━━ Given data
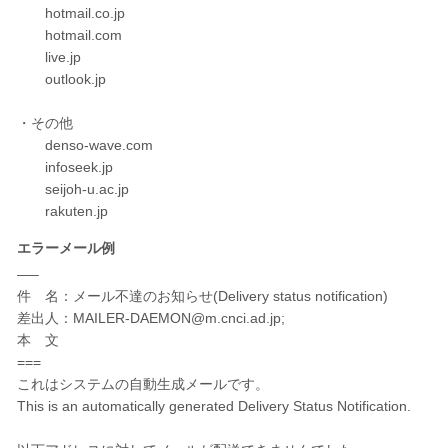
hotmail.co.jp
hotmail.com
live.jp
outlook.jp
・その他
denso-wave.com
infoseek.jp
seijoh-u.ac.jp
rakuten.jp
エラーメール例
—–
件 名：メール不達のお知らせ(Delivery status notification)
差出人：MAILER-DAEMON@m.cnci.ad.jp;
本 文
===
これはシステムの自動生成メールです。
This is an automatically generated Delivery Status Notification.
━━━━
━━ Given data
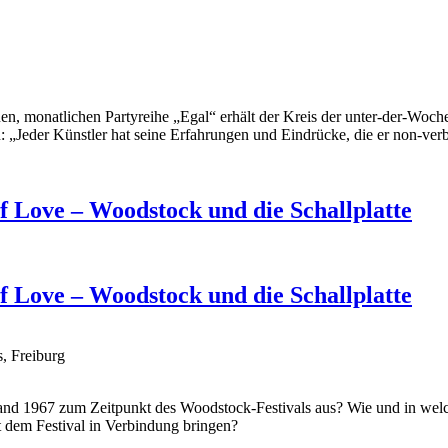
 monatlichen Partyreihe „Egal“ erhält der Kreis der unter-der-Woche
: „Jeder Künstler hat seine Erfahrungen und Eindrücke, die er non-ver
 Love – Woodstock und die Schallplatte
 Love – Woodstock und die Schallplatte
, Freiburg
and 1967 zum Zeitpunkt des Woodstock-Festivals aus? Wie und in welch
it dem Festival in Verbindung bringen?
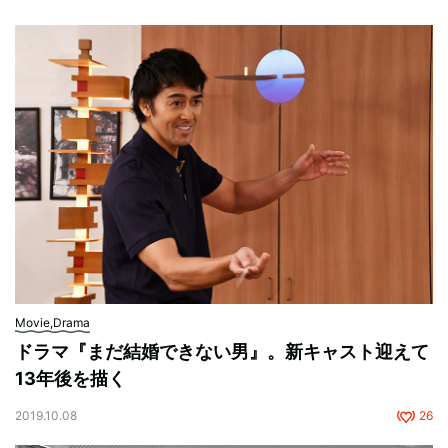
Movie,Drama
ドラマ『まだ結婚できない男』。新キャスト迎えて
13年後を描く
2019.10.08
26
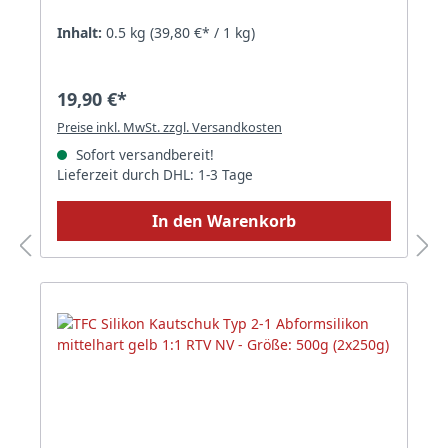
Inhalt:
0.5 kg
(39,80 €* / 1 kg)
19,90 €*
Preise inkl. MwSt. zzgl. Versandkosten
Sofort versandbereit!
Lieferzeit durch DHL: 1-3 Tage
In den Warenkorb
━━━━
### Your task
Only the number is required: state how many lines of the entries hold the word "Delivery".

### Solution for this task
2